Breno Rodrigo de Messias Leite*
Tornou-se um saber convencional dizer que o mundo está internacionalizando-se; que a globalização é um processo irrefreável; que os países estão cada dia mais integrados em sofisticadas estruturas econômicas, arranjos de cooperação jurídica e acordos diplomáticos. Aos quatro cantos, ouvimos que “problemas globais precisam de soluções globais”; ou que a interdependência econômica criou um grande mercado global capaz de reger a economia do mundo inteiro. Não podemos deixar de lado, é claro, o impressionante avanço científico-tecnológico em todos os campos da vida – das comunicações aos conflitos armados.
Há mais ou menos cem anos, nos estertores da Primeira Guerra Mundial, a elite intelectual europeia debruçou-se sobre os principais assuntos internacionais. Preocupava-se, à época, com os destinos do mundo e da civilização diante da maior atrocidade bélica até então já presenciada nos tempos modernos. A Grande Guerra foi um ponto de virada definitivo na forma de pensarmos e vivermos as relações internacionais.
A criação de uma disciplina para o estudo sistemático dos assuntos internacionais tomou forma em 1917 com a fundação do Departamento de Relações Internacionais, na universidade escocesa Aberystwyth. O projeto inicial tinha como propósito reunir um conhecimento coeso acerca da guerra, das suas causas e consequências nas relações internacionais. Assim, a sistematização científica dos estudos sobre a guerra teria como finalidade livrar definitivamente a humanidade do seu mal. Ao lado dos 14 Pontos de Wilson e da euforia da Belle Époque, os estudos sobre a paz sedimentaram a utopia num mundo melhor, sem guerras e plenamente pacificado.

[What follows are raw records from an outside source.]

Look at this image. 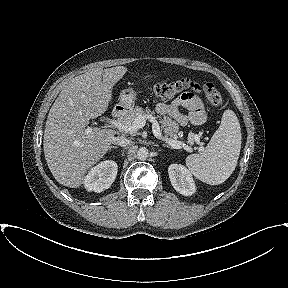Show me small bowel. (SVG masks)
I'll return each instance as SVG.
<instances>
[{"label":"small bowel","mask_w":288,"mask_h":288,"mask_svg":"<svg viewBox=\"0 0 288 288\" xmlns=\"http://www.w3.org/2000/svg\"><path fill=\"white\" fill-rule=\"evenodd\" d=\"M195 89L198 91V88ZM182 108L187 109L189 114L184 115L181 112ZM156 111L171 117L181 125H186L188 122L200 125L206 120L203 102L195 92H186L168 104L159 103Z\"/></svg>","instance_id":"c3829d8e"}]
</instances>
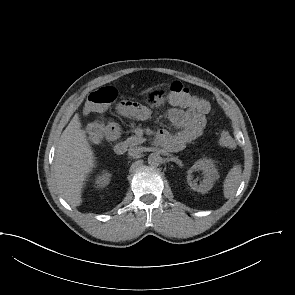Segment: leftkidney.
Masks as SVG:
<instances>
[{"instance_id":"obj_1","label":"left kidney","mask_w":295,"mask_h":295,"mask_svg":"<svg viewBox=\"0 0 295 295\" xmlns=\"http://www.w3.org/2000/svg\"><path fill=\"white\" fill-rule=\"evenodd\" d=\"M202 171L203 172V180L198 185L196 181L193 180L192 173L194 171ZM187 182L189 186L197 192L202 194L208 192L215 182L219 178V174L215 165L211 160L208 159H200L194 163V165L187 171Z\"/></svg>"}]
</instances>
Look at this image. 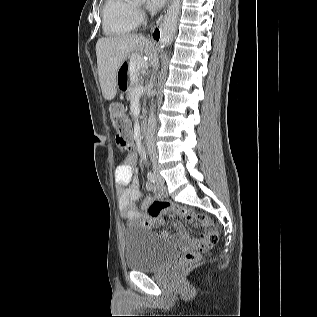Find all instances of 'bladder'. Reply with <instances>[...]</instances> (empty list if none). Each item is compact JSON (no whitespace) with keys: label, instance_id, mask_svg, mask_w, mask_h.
Listing matches in <instances>:
<instances>
[{"label":"bladder","instance_id":"bladder-1","mask_svg":"<svg viewBox=\"0 0 317 317\" xmlns=\"http://www.w3.org/2000/svg\"><path fill=\"white\" fill-rule=\"evenodd\" d=\"M178 252L175 240L158 237L144 226H129L124 232L125 265L129 270L155 271Z\"/></svg>","mask_w":317,"mask_h":317}]
</instances>
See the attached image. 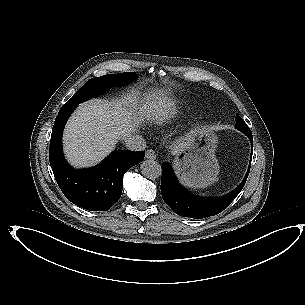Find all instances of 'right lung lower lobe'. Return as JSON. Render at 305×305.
<instances>
[{
  "mask_svg": "<svg viewBox=\"0 0 305 305\" xmlns=\"http://www.w3.org/2000/svg\"><path fill=\"white\" fill-rule=\"evenodd\" d=\"M75 108L64 104L56 117L50 140L51 168L60 189L72 203L89 211H107L120 199L123 175L143 160L144 152L116 150L97 166L72 168L63 156L62 132Z\"/></svg>",
  "mask_w": 305,
  "mask_h": 305,
  "instance_id": "right-lung-lower-lobe-1",
  "label": "right lung lower lobe"
}]
</instances>
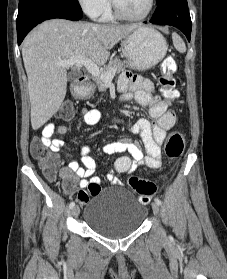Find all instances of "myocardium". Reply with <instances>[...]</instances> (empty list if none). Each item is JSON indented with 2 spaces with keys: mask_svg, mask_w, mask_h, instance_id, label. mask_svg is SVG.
Listing matches in <instances>:
<instances>
[{
  "mask_svg": "<svg viewBox=\"0 0 227 279\" xmlns=\"http://www.w3.org/2000/svg\"><path fill=\"white\" fill-rule=\"evenodd\" d=\"M110 2H111L113 14L117 18L129 20V21H141L146 19L152 13L155 5V0H149L148 7L143 14L138 16H132L123 12L122 9L116 4L115 0H110Z\"/></svg>",
  "mask_w": 227,
  "mask_h": 279,
  "instance_id": "myocardium-1",
  "label": "myocardium"
}]
</instances>
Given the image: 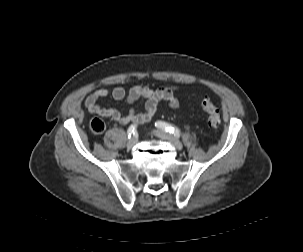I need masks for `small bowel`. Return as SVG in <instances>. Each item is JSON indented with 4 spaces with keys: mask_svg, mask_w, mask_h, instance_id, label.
<instances>
[{
    "mask_svg": "<svg viewBox=\"0 0 303 252\" xmlns=\"http://www.w3.org/2000/svg\"><path fill=\"white\" fill-rule=\"evenodd\" d=\"M182 89L183 87L179 85H165L156 89H151L146 85H136L128 92L121 86H115L111 89L99 88L86 98L84 104L90 113L111 119L121 125L129 123L143 124L153 117L158 104L162 101H166L173 110L179 109L180 101L177 93ZM107 97H111L118 102L126 101L128 104L144 101L146 112L139 113L132 106L125 115H122L118 110L100 107L98 101Z\"/></svg>",
    "mask_w": 303,
    "mask_h": 252,
    "instance_id": "small-bowel-1",
    "label": "small bowel"
}]
</instances>
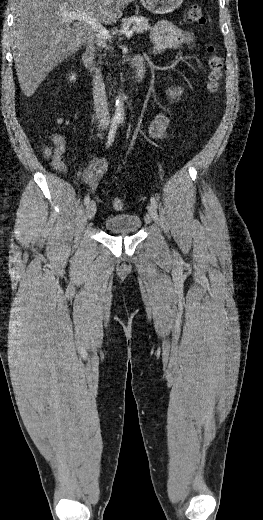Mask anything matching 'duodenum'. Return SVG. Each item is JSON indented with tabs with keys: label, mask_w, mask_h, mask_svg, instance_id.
Instances as JSON below:
<instances>
[{
	"label": "duodenum",
	"mask_w": 263,
	"mask_h": 520,
	"mask_svg": "<svg viewBox=\"0 0 263 520\" xmlns=\"http://www.w3.org/2000/svg\"><path fill=\"white\" fill-rule=\"evenodd\" d=\"M94 47L89 46L82 56L83 67L91 78L94 76ZM145 76V57L138 54L133 59V73L130 79L131 84H138L142 81Z\"/></svg>",
	"instance_id": "obj_1"
}]
</instances>
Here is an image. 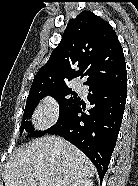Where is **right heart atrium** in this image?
Here are the masks:
<instances>
[{
  "mask_svg": "<svg viewBox=\"0 0 138 186\" xmlns=\"http://www.w3.org/2000/svg\"><path fill=\"white\" fill-rule=\"evenodd\" d=\"M59 116V105L52 96L45 97L37 106L35 119L40 128H47L56 122Z\"/></svg>",
  "mask_w": 138,
  "mask_h": 186,
  "instance_id": "right-heart-atrium-1",
  "label": "right heart atrium"
}]
</instances>
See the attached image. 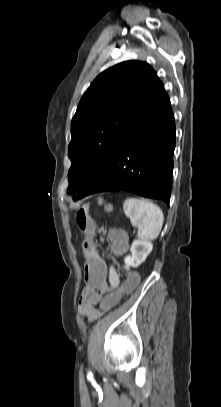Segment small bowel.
Returning <instances> with one entry per match:
<instances>
[{
    "label": "small bowel",
    "mask_w": 221,
    "mask_h": 407,
    "mask_svg": "<svg viewBox=\"0 0 221 407\" xmlns=\"http://www.w3.org/2000/svg\"><path fill=\"white\" fill-rule=\"evenodd\" d=\"M107 265V263H106ZM109 276L107 286H99L98 292H89L88 286H86L82 292L80 301H79V312L88 322H93L101 314V307L99 306V301L102 299L103 295L106 292H109L111 289H115L117 285H121L120 277L117 271L113 266H108Z\"/></svg>",
    "instance_id": "small-bowel-1"
}]
</instances>
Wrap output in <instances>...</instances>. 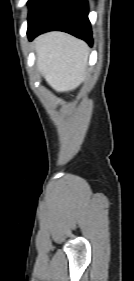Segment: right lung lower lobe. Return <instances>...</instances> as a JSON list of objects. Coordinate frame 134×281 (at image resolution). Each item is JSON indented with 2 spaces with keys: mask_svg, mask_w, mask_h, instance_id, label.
<instances>
[{
  "mask_svg": "<svg viewBox=\"0 0 134 281\" xmlns=\"http://www.w3.org/2000/svg\"><path fill=\"white\" fill-rule=\"evenodd\" d=\"M64 31L92 46L87 0H38L28 16V37L52 31Z\"/></svg>",
  "mask_w": 134,
  "mask_h": 281,
  "instance_id": "right-lung-lower-lobe-1",
  "label": "right lung lower lobe"
}]
</instances>
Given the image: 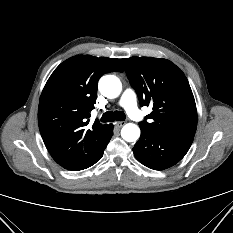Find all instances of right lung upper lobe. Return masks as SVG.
Instances as JSON below:
<instances>
[{
    "label": "right lung upper lobe",
    "mask_w": 233,
    "mask_h": 233,
    "mask_svg": "<svg viewBox=\"0 0 233 233\" xmlns=\"http://www.w3.org/2000/svg\"><path fill=\"white\" fill-rule=\"evenodd\" d=\"M122 72L119 59L73 56L48 79L39 102L38 124L53 159L68 170L90 167L99 153L108 126L95 120L88 126L96 103L97 84L109 72Z\"/></svg>",
    "instance_id": "cb5924a9"
}]
</instances>
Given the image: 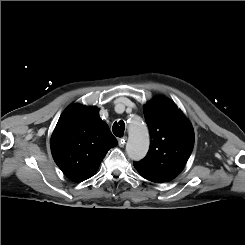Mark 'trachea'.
Segmentation results:
<instances>
[{
    "instance_id": "3493384b",
    "label": "trachea",
    "mask_w": 245,
    "mask_h": 245,
    "mask_svg": "<svg viewBox=\"0 0 245 245\" xmlns=\"http://www.w3.org/2000/svg\"><path fill=\"white\" fill-rule=\"evenodd\" d=\"M112 130L115 136L122 137L125 130V123L122 120L115 122L113 124Z\"/></svg>"
}]
</instances>
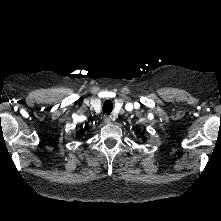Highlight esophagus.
I'll list each match as a JSON object with an SVG mask.
<instances>
[{"label": "esophagus", "mask_w": 221, "mask_h": 221, "mask_svg": "<svg viewBox=\"0 0 221 221\" xmlns=\"http://www.w3.org/2000/svg\"><path fill=\"white\" fill-rule=\"evenodd\" d=\"M103 119H104V122L107 123V124L111 122V116L110 115H104Z\"/></svg>", "instance_id": "esophagus-1"}]
</instances>
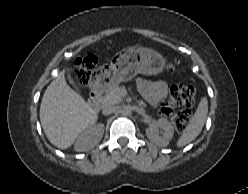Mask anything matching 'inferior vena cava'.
Returning <instances> with one entry per match:
<instances>
[{
	"instance_id": "1",
	"label": "inferior vena cava",
	"mask_w": 248,
	"mask_h": 194,
	"mask_svg": "<svg viewBox=\"0 0 248 194\" xmlns=\"http://www.w3.org/2000/svg\"><path fill=\"white\" fill-rule=\"evenodd\" d=\"M116 110H117V107L116 106H114V105H106L103 108L102 113L104 115H110V114L114 113Z\"/></svg>"
}]
</instances>
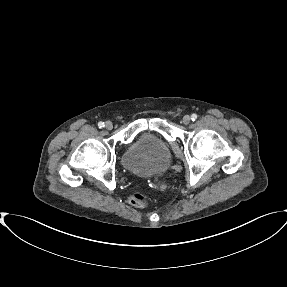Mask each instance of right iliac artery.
Returning <instances> with one entry per match:
<instances>
[{
	"label": "right iliac artery",
	"instance_id": "1",
	"mask_svg": "<svg viewBox=\"0 0 287 287\" xmlns=\"http://www.w3.org/2000/svg\"><path fill=\"white\" fill-rule=\"evenodd\" d=\"M104 126H105V125H104V122H99V123H98V127H99V128H103Z\"/></svg>",
	"mask_w": 287,
	"mask_h": 287
}]
</instances>
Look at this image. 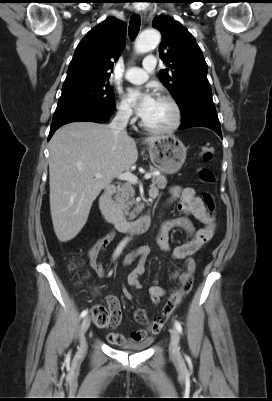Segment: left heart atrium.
<instances>
[{
	"mask_svg": "<svg viewBox=\"0 0 272 401\" xmlns=\"http://www.w3.org/2000/svg\"><path fill=\"white\" fill-rule=\"evenodd\" d=\"M125 101L133 105L137 114L143 118L151 109L155 96L149 88H133L127 91Z\"/></svg>",
	"mask_w": 272,
	"mask_h": 401,
	"instance_id": "1",
	"label": "left heart atrium"
}]
</instances>
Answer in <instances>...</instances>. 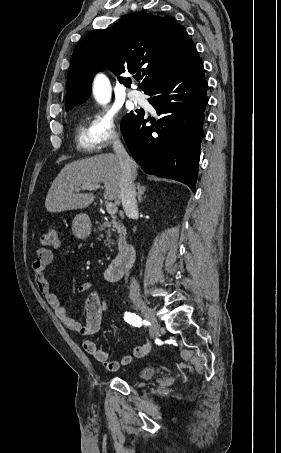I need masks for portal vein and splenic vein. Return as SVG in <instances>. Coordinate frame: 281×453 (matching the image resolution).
Masks as SVG:
<instances>
[{
  "mask_svg": "<svg viewBox=\"0 0 281 453\" xmlns=\"http://www.w3.org/2000/svg\"><path fill=\"white\" fill-rule=\"evenodd\" d=\"M81 188H84V190H97V188H100L99 184H85V186H80V188H77V190H81ZM107 212L109 214H116L118 208L115 206L114 202H107L106 204Z\"/></svg>",
  "mask_w": 281,
  "mask_h": 453,
  "instance_id": "portal-vein-and-splenic-vein-1",
  "label": "portal vein and splenic vein"
}]
</instances>
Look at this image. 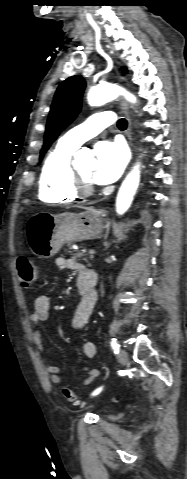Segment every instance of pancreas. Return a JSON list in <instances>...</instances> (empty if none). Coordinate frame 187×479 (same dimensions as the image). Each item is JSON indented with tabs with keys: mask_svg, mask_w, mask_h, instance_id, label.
<instances>
[{
	"mask_svg": "<svg viewBox=\"0 0 187 479\" xmlns=\"http://www.w3.org/2000/svg\"><path fill=\"white\" fill-rule=\"evenodd\" d=\"M68 245L70 246L71 244L69 243ZM70 249H71L70 252L73 253V258H74V259L80 260V258H83V257H84V254H83V253L73 251L71 247H70Z\"/></svg>",
	"mask_w": 187,
	"mask_h": 479,
	"instance_id": "1",
	"label": "pancreas"
}]
</instances>
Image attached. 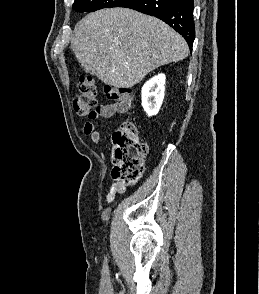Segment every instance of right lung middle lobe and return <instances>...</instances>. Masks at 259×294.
<instances>
[{
    "label": "right lung middle lobe",
    "instance_id": "right-lung-middle-lobe-1",
    "mask_svg": "<svg viewBox=\"0 0 259 294\" xmlns=\"http://www.w3.org/2000/svg\"><path fill=\"white\" fill-rule=\"evenodd\" d=\"M128 0H75L73 9L77 12H94L102 8L119 7Z\"/></svg>",
    "mask_w": 259,
    "mask_h": 294
}]
</instances>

O otimismo normativo dos primeiros estudos de Relações Internacionais foi imediatamente confrontado pela emergência do realismo político. Edward Hallett Carr, em 1939, publicou Vinte Anos de Crise, um magistral estudo sobre o período do entreguerras, cuja conclusão está assentada no ceticismo do qual a política internacional jamais poderia subsistir sem conflitos militares entre os Estados. Uma década depois, Hans Morgenthau lançaria a sua obra A Política entre as Nações, que reforçaria a premissa de E. H. Carr sobre os imperativos realistas da sobrevivência dos Estados mediante a luta incansável pelo poder na política internacional.
No apogeu da Guerra Fria, as teorias de Relações Internacionais entraram numa nova fase. Comércio, cooperação, interdependência e democracia passaram a fazer parte dos códigos da comunicação diplomática. A descolonização, o terceiro-mundismo e o princípio do não-alinhamento, por sua vez, ressoavam como uma força alternativa à ordem imposta pelas duas superpotências, os EUA e a URSS. Foi neste cenário que a interdependência complexa de Joseph Nye e Robert Keohane e o realismo estrutural de Kenneth Waltz ganharam projeção nos estudos de política internacional.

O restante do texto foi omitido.